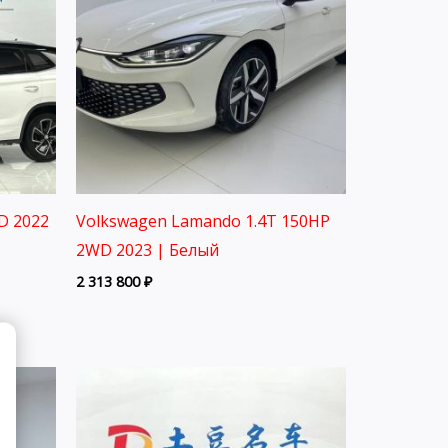
D 2022
Volkswagen Lamando 1.4T 150HP
2WD 2023 | Белый
2 313 800
₽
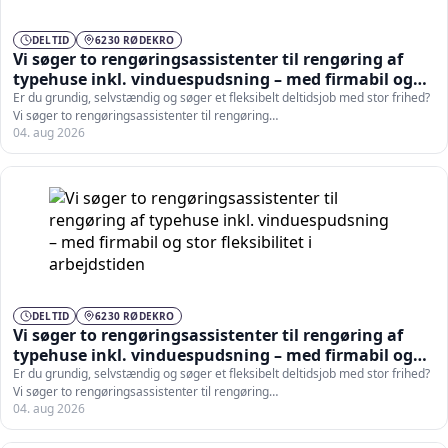
DELTID
6230 RØDEKRO
Vi søger to rengøringsassistenter til rengøring af
typehuse inkl. vinduespudsning – med firmabil og
stor fleksibilitet i arbejdstiden
Er du grundig, selvstændig og søger et fleksibelt deltidsjob med stor frihed?
Vi søger to rengøringsassistenter til rengøring…
04. aug 2026
DELTID
6230 RØDEKRO
Vi søger to rengøringsassistenter til rengøring af
typehuse inkl. vinduespudsning – med firmabil og
stor fleksibilitet i arbejdstiden
Er du grundig, selvstændig og søger et fleksibelt deltidsjob med stor frihed?
Vi søger to rengøringsassistenter til rengøring…
04. aug 2026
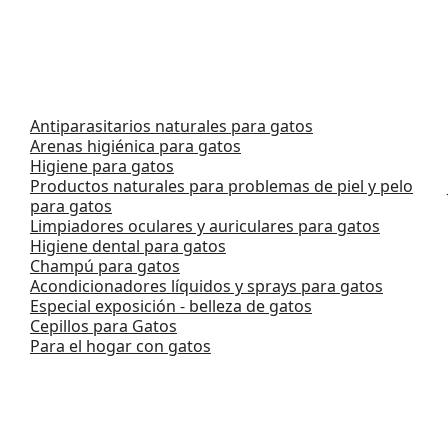
Antiparasitarios naturales para gatos
Arenas higiénica para gatos
Higiene para gatos
Productos naturales para problemas de piel y pelo
para gatos
Limpiadores oculares y auriculares para gatos
Higiene dental para gatos
Champú para gatos
Acondicionadores líquidos y sprays para gatos
Especial exposición - belleza de gatos
Cepillos para Gatos
Para el hogar con gatos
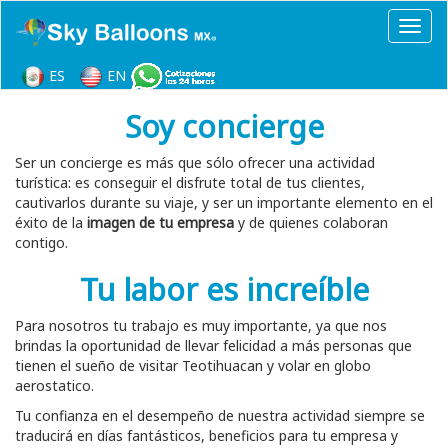
Toggl
ES
EN
Soy concierge
Ser un concierge es más que sólo ofrecer una actividad
turística: es conseguir el disfrute total de tus clientes,
cautivarlos durante su viaje, y ser un importante elemento en el
éxito de la
imagen de tu empresa
y de quienes colaboran
contigo.
Tu labor es increíble
Para nosotros tu trabajo es muy importante, ya que nos
brindas la oportunidad de llevar felicidad a más personas que
tienen el sueño de visitar Teotihuacan y volar en globo
aerostatico.
Tu confianza en el desempeño de nuestra actividad siempre se
traducirá en días fantásticos, beneficios para tu empresa y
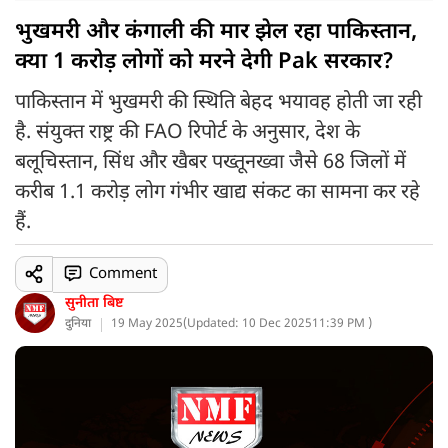
भुखमरी और कंगाली की मार झेल रहा पाकिस्तान,
क्या 1 करोड़ लोगों को मरने देगी Pak सरकार?
पाकिस्तान में भुखमरी की स्थिति बेहद भयावह होती जा रही
है. संयुक्त राष्ट्र की FAO रिपोर्ट के अनुसार, देश के
बलूचिस्तान, सिंध और खैबर पख्तूनख्वा जैसे 68 जिलों में
करीब 1.1 करोड़ लोग गंभीर खाद्य संकट का सामना कर रहे
हैं.
Comment
सुनीता बिष्ट
दुनिया
19 May 2025
(
Updated: 10 Dec 2025
11:39 PM )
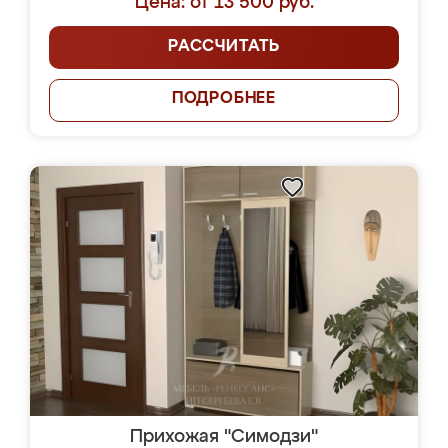
Цена: от 13 500 руб.
РАССЧИТАТЬ
ПОДРОБНЕЕ
Прихожая "Симодзи"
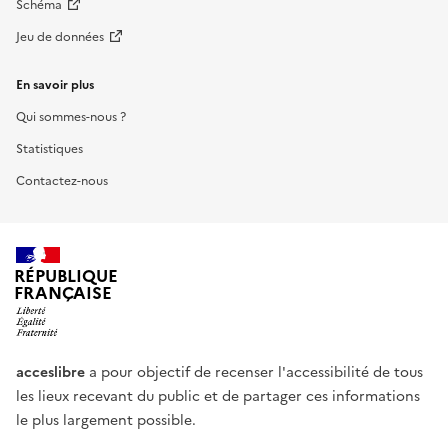
Schéma
Jeu de données
En savoir plus
Qui sommes-nous ?
Statistiques
Contactez-nous
RÉPUBLIQUE
FRANÇAISE
acceslibre
a pour objectif de recenser l'accessibilité de tous
les lieux recevant du public et de partager ces informations
le plus largement possible.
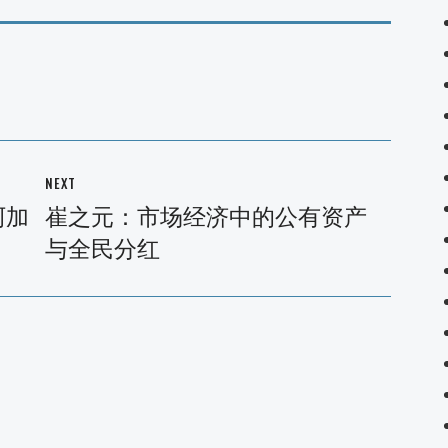
NEXT
阿加
崔之元：市场经济中的公有资产
Next
与全民分红
post:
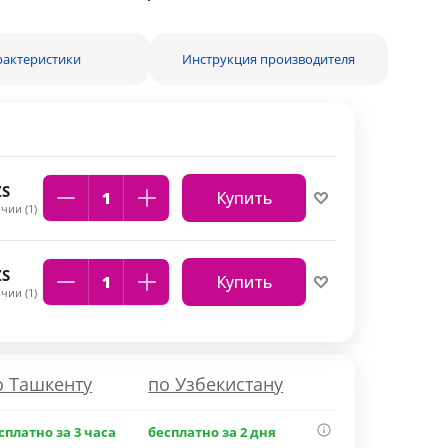
рактеристики
Инструкция производителя
S
Купить
чии (1)
S
Купить
чии (1)
о Ташкенту
по Узбекистану
сплатно за 3 часа
бесплатно за 2 дня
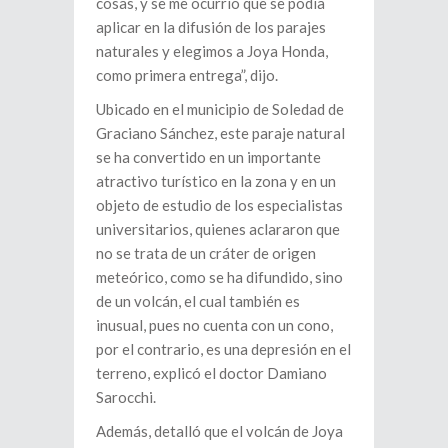
cosas, y se me ocurrió que se podía
aplicar en la difusión de los parajes
naturales y elegimos a Joya Honda,
como primera entrega”, dijo.
Ubicado en el municipio de Soledad de
Graciano Sánchez, este paraje natural
se ha convertido en un importante
atractivo turístico en la zona y en un
objeto de estudio de los especialistas
universitarios, quienes aclararon que
no se trata de un cráter de origen
meteórico, como se ha difundido, sino
de un volcán, el cual también es
inusual, pues no cuenta con un cono,
por el contrario, es una depresión en el
terreno, explicó el doctor Damiano
Sarocchi.
Además, detalló que el volcán de Joya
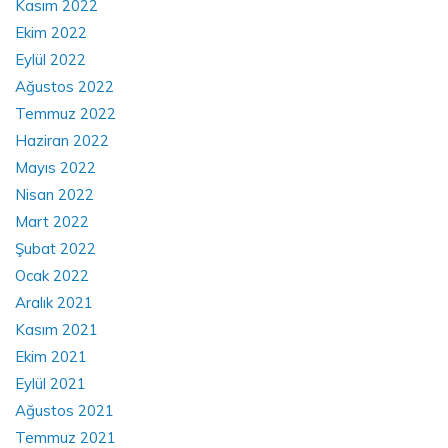
Kasım 2022
Ekim 2022
Eylül 2022
Ağustos 2022
Temmuz 2022
Haziran 2022
Mayıs 2022
Nisan 2022
Mart 2022
Şubat 2022
Ocak 2022
Aralık 2021
Kasım 2021
Ekim 2021
Eylül 2021
Ağustos 2021
Temmuz 2021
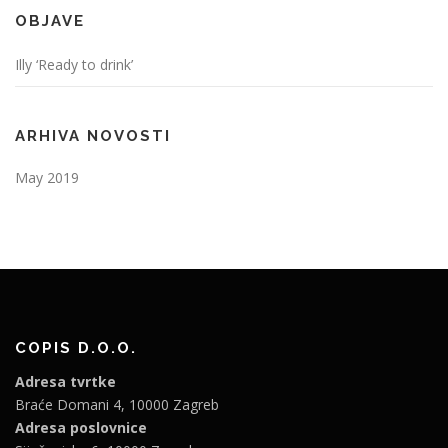
OBJAVE
Illy ‘Ready to drink’
ARHIVA NOVOSTI
May 2019
COPIS D.O.O.
Adresa tvrtke
Braće Domani 4, 10000 Zagreb
Adresa poslovnice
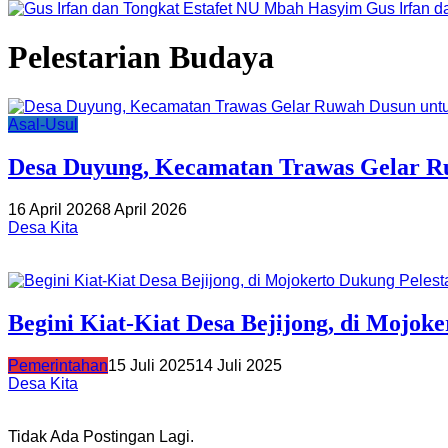
Gus Irfan 
Pelestarian Budaya
Asal-Usul
Desa Duyung, Kecamatan Trawas Gelar Ru
16 April 2026
8 April 2026
Desa Kita
Begini Kiat-Kiat Desa Bejijong, di Mojok
Pemerintahan
15 Juli 2025
14 Juli 2025
Desa Kita
Tidak Ada Postingan Lagi.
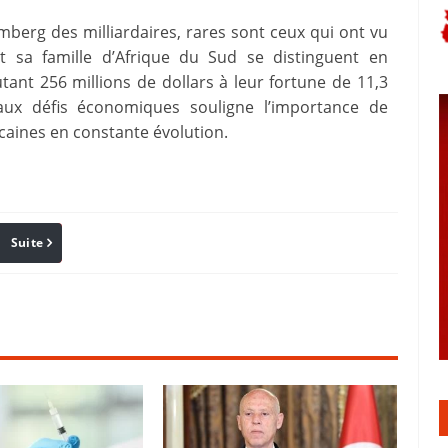
omberg des milliardaires, rares sont ceux qui ont vu
t sa famille d’Afrique du Sud se distinguent en
tant 256 millions de dollars à leur fortune de 11,3
e aux défis économiques souligne l’importance de
icaines en constante évolution.
Suite
Pinterest
Reddit
Email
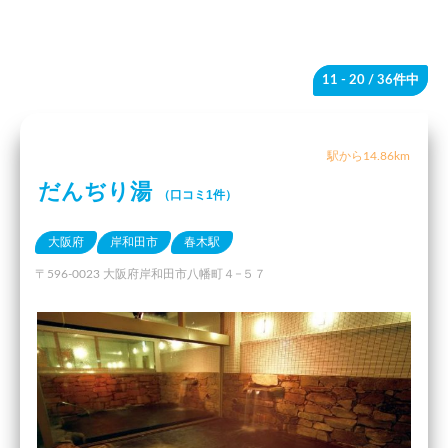
11 - 20
/ 36件中
駅から14.86km
だんぢり湯
（口コミ1件）
大阪府
岸和田市
春木駅
〒596-0023 大阪府岸和田市八幡町４−５７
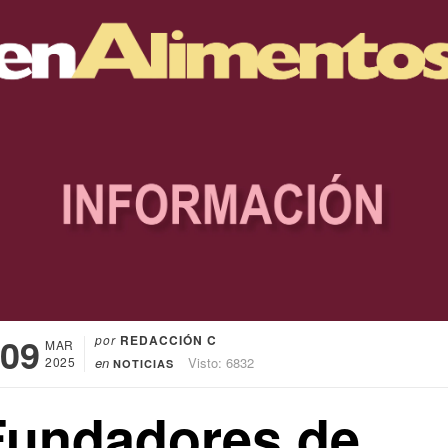
09
por
REDACCIÓN C
MAR
2025
en
Visto: 6832
NOTICIAS
Fundadores de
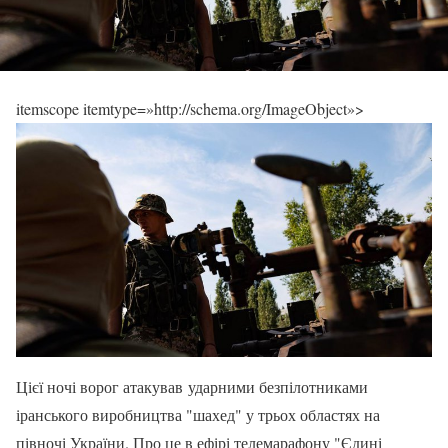
itemscope itemtype=»http://schema.org/ImageObject»>
Цієї ночі ворог атакував ударними безпілотниками
іранського виробництва "шахед" у трьох областях на
півночі України. Про це в ефірі телемарафону "Єдині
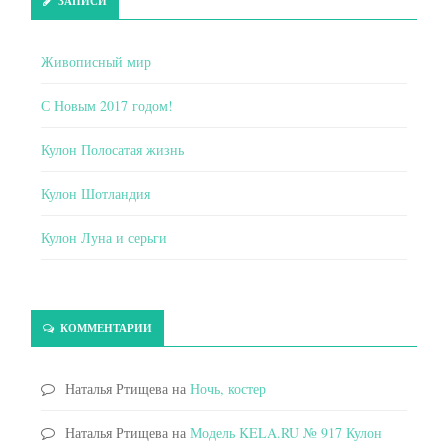
ЗАПИСИ
Живописный мир
С Новым 2017 годом!
Кулон Полосатая жизнь
Кулон Шотландия
Кулон Луна и серьги
КОММЕНТАРИИ
Наталья Ртищева
на
Ночь, костер
Наталья Ртищева
на
Модель KELA.RU № 917 Кулон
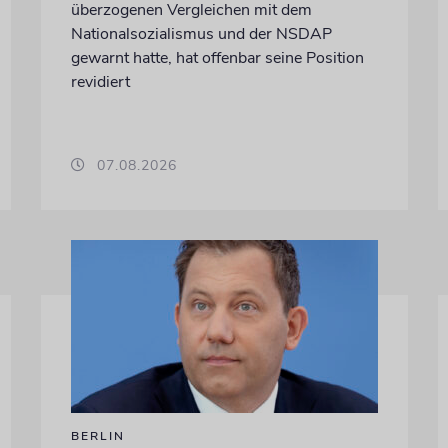
überzogenen Vergleichen mit dem
Nationalsozialismus und der NSDAP
gewarnt hatte, hat offenbar seine Position
revidiert
07.08.2026
BERLIN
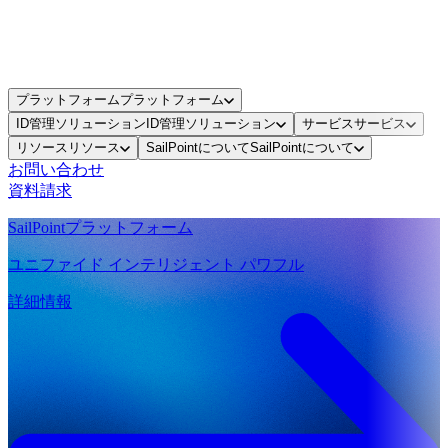
プラットフォーム
プラットフォーム
ID管理ソリューション
ID管理ソリューション
サービス
サービス
リソース
リソース
SailPointについて
SailPointについて
お問い合わせ
資料請求
SailPointプラットフォーム
ユニファイド インテリジェント パワフル
詳細情報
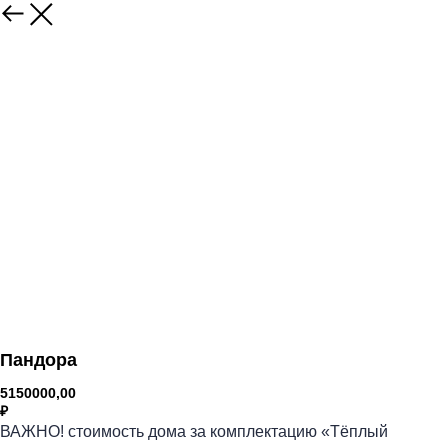
Пандора
5150000,00
₽
ВАЖНО! стоимость дома за комплектацию «Тёплый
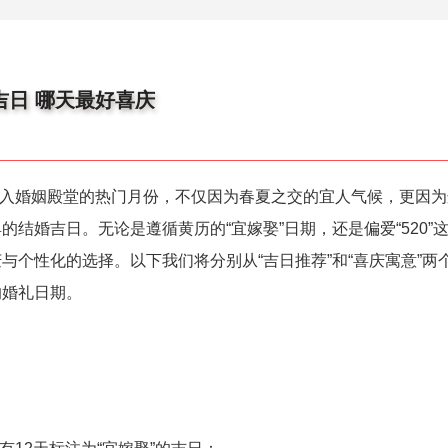
婚吉日 哪天最好喜庆
择步入婚姻殿堂的热门月份，不仅因为春夏之交的宜人气候，更因
结婚吉日。无论是遵循黄历的“宜嫁娶”日期，还是偏爱“520”
与个性化的选择。以下我们将分别从“吉日推荐”和“喜庆寓意”两
的婚礼日期。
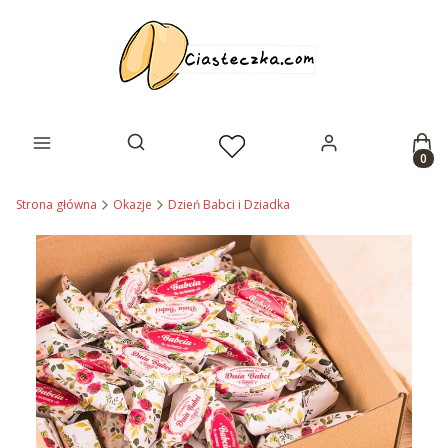
Prod
Otwórz wyszukiwarkę
Strona główna
Okazje
Dzień Babci i Dziadka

What is expected: Images stay out, but the rest of the records must be retyped exactly.

Written solution:
D 2022
Volkswagen Lamando 1.4T 150HP
2WD 2023 | Белый
2 313 800
₽
DELTID
6230 RØDEKRO
Vi søger to rengøringsassistenter til rengøring af
typehuse inkl. vinduespudsning – med firmabil og
stor fleksibilitet i arbejdstiden
Er du grundig, selvstændig og søger et fleksibelt deltidsjob med stor frihed?
Vi søger to rengøringsassistenter til rengøring…
04. aug 2026
DELTID
6230 RØDEKRO
Vi søger to rengøringsassistenter til rengøring af
typehuse inkl. vinduespudsning – med firmabil og
stor fleksibilitet i arbejdstiden
Er du grundig, selvstændig og søger et fleksibelt deltidsjob med stor frihed?
Vi søger to rengøringsassistenter til rengøring…
04. aug 2026
Antiparasitarios naturales para gatos
Arenas higiénica para gatos
Higiene para gatos
Productos naturales para problemas de piel y pelo
para gatos
Limpiadores oculares y auriculares para gatos
Higiene dental para gatos
Champú para gatos
Acondicionadores líquidos y sprays para gatos
Especial exposición - belleza de gatos
Cepillos para Gatos
Para el hogar con gatos
Toggl
ES
EN
Soy concierge
Ser un concierge es más que sólo ofrecer una actividad
turística: es conseguir el disfrute total de tus clientes,
cautivarlos durante su viaje, y ser un importante elemento en el
éxito de la
imagen de tu empresa
y de quienes colaboran
contigo.
Tu labor es increíble
Para nosotros tu trabajo es muy importante, ya que nos
brindas la oportunidad de llevar felicidad a más personas que
tienen el sueño de visitar Teotihuacan y volar en globo
aerostatico.
Tu confianza en el desempeño de nuestra actividad siempre se
traducirá en días fantásticos, beneficios para tu empresa y
भुखमरी और कंगाली की मार झेल रहा पाकिस्तान,
क्या 1 करोड़ लोगों को मरने देगी Pak सरकार?
पाकिस्तान में भुखमरी की स्थिति बेहद भयावह होती जा रही
है. संयुक्त राष्ट्र की FAO रिपोर्ट के अनुसार, देश के
बलूचिस्तान, सिंध और खैबर पख्तूनख्वा जैसे 68 जिलों में
करीब 1.1 करोड़ लोग गंभीर खाद्य संकट का सामना कर रहे
हैं.
Comment
सुनीता बिष्ट
दुनिया
19 May 2025
(
Updated: 10 Dec 2025
11:39 PM )
Цена: от 13 500 руб.
РАССЧИТАТЬ
ПОДРОБНЕЕ
Прихожая "Симодзи"
Schéma
Jeu de données
En savoir plus
Qui sommes-nous ?
Statistiques
Contactez-nous
RÉPUBLIQUE
FRANÇAISE
acceslibre
a pour objectif de recenser l'accessibilité de tous
les lieux recevant du public et de partager ces informations
le plus largement possible.
NEXT
阿加
崔之元：市场经济中的公有资产
Next
与全民分红
post:
рактеристики
Инструкция производителя
S
Купить
чии (1)
S
Купить
чии (1)
о Ташкенту
по Узбекистану
сплатно за 3 часа
бесплатно за 2 дня
cosas, y se me ocurrió que se podía
aplicar en la difusión de los parajes
naturales y elegimos a Joya Honda,
como primera entrega”, dijo.
Ubicado en el municipio de Soledad de
Graciano Sánchez, este paraje natural
se ha convertido en un importante
atractivo turístico en la zona y en un
objeto de estudio de los especialistas
universitarios, quienes aclararon que
no se trata de un cráter de origen
meteórico, como se ha difundido, sino
de un volcán, el cual también es
inusual, pues no cuenta con un cono,
por el contrario, es una depresión en el
terreno, explicó el doctor Damiano
Sarocchi.
Además, detalló que el volcán de Joya
Kasım 2022
Ekim 2022
Eylül 2022
Ağustos 2022
Temmuz 2022
Haziran 2022
Mayıs 2022
Nisan 2022
Mart 2022
Şubat 2022
Ocak 2022
Aralık 2021
Kasım 2021
Ekim 2021
Eylül 2021
Ağustos 2021
Temmuz 2021
OBJAVE
Illy ‘Ready to drink’
ARHIVA NOVOSTI
May 2019
COPIS D.O.O.
Adresa tvrtke
Braće Domani 4, 10000 Zagreb
Adresa poslovnice
Gus Irfan 
Pelestarian Budaya
Asal-Usul
Desa Duyung, Kecamatan Trawas Gelar Ru
16 April 2026
8 April 2026
Desa Kita
Begini Kiat-Kiat Desa Bejijong, di Mojok
Pemerintahan
15 Juli 2025
14 Juli 2025
Desa Kita
Tidak Ada Postingan Lagi.
omberg des milliardaires, rares sont ceux qui ont vu
t sa famille d’Afrique du Sud se distinguent en
tant 256 millions de dollars à leur fortune de 11,3
e aux défis économiques souligne l’importance de
icaines en constante évolution.
Suite
Pinterest
Reddit
Email
11 - 20
/ 36件中
駅から14.86km
だんぢり湯
（口コミ1件）
大阪府
岸和田市
春木駅
〒596-0023 大阪府岸和田市八幡町４−５７
09
por
REDACCIÓN C
MAR
2025
en
Visto: 6832
NOTICIAS
Fundadores de
itemscope itemtype=»http://schema.org/ImageObject»>
Цієї ночі ворог атакував ударними безпілотниками
іранського виробництва "шахед" у трьох областях на
півночі України. Про це в ефірі телемарафону "Єдині
ЗАПИСИ
Живописный мир
С Новым 2017 годом!
Кулон Полосатая жизнь
Кулон Шотландия
Кулон Луна и серьги
КОММЕНТАРИИ
Наталья Ртищева
на
Ночь, костер
Наталья Ртищева
на
Модель KELA.RU № 917 Кулон
überzogenen Vergleichen mit dem
Nationalsozialismus und der NSDAP
gewarnt hatte, hat offenbar seine Position
revidiert
07.08.2026
BERLIN
プラットフォーム
プラットフォーム
ID管理ソリューション
ID管理ソリューション
サービス
サービス
リソース
リソース
SailPointについて
SailPointについて
お問い合わせ
資料請求
SailPointプラットフォーム
ユニファイド インテリジェント パワフル
詳細情報
Пандора
5150000,00
₽
ВАЖНО! стоимость дома за комплектацию «Тёплый
婚吉日 哪天最好喜庆
择步入婚姻殿堂的热门月份，不仅因为春夏之交的宜人气候，更因
结婚吉日。无论是遵循黄历的“宜嫁娶”日期，还是偏爱“520”
与个性化的选择。以下我们将分别从“吉日推荐”和“喜庆寓意”两
的婚礼日期。
Prod
Otwórz wyszukiwarkę
Strona główna
Okazje
Dzień Babci i Dziadka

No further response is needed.